Challenges for assisted driving system development Automotive assisted driving (DA) system engineers often use PC models to create complex processing algorithms in order to achieve highly reliable adaptive cruise control, lane departure warning, and pedestrian detection. Developers attach great importance to the PC algorithm model because this model allows them to try and quickly evaluate different processing algorithms. However, in the final analysis, a properly designed electronic hardware solution is still needed to achieve cost-effective mass production and deployment.
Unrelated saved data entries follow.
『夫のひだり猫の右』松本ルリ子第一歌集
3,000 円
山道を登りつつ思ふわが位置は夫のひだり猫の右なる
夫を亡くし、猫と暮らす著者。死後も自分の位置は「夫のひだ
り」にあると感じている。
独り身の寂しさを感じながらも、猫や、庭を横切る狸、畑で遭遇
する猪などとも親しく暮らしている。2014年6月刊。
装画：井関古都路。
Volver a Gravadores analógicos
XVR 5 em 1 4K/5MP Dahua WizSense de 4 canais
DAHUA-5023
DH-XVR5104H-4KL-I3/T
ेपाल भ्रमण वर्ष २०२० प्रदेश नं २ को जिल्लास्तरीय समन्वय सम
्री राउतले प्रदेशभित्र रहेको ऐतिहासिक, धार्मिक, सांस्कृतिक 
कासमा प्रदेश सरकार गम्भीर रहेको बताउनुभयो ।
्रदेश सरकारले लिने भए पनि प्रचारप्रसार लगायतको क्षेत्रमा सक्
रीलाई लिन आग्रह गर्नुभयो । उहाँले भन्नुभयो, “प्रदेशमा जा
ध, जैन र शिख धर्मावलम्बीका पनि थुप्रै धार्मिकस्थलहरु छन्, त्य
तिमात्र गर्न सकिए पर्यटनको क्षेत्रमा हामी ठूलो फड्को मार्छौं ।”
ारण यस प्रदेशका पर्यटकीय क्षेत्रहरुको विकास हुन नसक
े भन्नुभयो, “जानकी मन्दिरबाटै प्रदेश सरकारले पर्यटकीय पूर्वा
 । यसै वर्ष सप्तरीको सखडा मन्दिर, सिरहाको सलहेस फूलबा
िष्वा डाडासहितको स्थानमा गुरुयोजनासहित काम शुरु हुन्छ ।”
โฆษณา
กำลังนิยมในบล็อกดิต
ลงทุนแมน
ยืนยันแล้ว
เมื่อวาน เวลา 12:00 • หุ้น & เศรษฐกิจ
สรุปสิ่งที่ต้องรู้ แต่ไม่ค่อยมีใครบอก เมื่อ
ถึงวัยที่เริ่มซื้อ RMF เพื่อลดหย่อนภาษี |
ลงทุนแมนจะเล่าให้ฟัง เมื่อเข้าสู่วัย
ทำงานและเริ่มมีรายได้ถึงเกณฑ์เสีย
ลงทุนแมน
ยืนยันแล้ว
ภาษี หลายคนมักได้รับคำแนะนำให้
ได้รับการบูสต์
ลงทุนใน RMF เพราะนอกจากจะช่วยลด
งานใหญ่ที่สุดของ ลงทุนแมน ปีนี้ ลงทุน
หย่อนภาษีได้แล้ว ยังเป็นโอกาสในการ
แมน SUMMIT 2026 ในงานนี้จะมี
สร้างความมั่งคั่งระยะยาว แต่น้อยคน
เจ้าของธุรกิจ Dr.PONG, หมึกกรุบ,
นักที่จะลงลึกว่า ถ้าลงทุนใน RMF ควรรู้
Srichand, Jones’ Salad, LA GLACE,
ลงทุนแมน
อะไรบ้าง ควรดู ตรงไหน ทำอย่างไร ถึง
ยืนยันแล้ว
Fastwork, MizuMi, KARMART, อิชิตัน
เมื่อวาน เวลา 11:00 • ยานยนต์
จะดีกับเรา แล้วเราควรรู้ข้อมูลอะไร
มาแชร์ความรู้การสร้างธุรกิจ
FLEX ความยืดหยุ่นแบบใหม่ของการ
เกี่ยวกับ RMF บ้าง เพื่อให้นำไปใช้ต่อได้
Verifying the consistency of algorithm performance between deployable target hardware and software algorithm models is a problem for many developers. Moving from floating-point to fixed-point calculations (such as the different methods used by trigonometric functions) sometimes results in significant differences between the reference software algorithm and the hardware implementation model. In addition, the input pattern data cluster (input sTImulus) has a lot of uncertainty, which makes the verification algorithm performance consistency work more complicated.
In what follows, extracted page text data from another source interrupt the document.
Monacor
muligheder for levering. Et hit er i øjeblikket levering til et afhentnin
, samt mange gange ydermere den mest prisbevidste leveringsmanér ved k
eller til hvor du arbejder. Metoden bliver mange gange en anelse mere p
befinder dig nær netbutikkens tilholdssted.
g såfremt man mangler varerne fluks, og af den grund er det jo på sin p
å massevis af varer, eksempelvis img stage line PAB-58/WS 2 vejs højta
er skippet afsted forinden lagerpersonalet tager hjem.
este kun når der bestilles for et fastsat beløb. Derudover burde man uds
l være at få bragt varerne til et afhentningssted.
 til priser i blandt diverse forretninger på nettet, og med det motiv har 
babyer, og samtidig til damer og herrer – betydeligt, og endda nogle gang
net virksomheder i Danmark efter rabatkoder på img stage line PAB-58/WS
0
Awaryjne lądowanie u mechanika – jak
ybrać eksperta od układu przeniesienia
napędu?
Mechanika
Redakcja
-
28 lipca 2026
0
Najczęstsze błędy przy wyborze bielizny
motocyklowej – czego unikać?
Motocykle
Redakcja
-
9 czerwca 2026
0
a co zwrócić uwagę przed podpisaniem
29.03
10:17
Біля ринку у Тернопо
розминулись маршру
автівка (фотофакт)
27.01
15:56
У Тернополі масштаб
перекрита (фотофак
Figure 1 LDW top-level block diagram
For DA systems that usually rely on input from remote sensing devices (cameras, radar, etc.), the input information is the various road conditions and environmental conditions that the driver may encounter in actual driving. Engineers will find it challenging to design a processing algorithm that fully meets the needs of all situations, and it is critical to verify the consistency of algorithm performance between the software model and the implementation of electronic hardware.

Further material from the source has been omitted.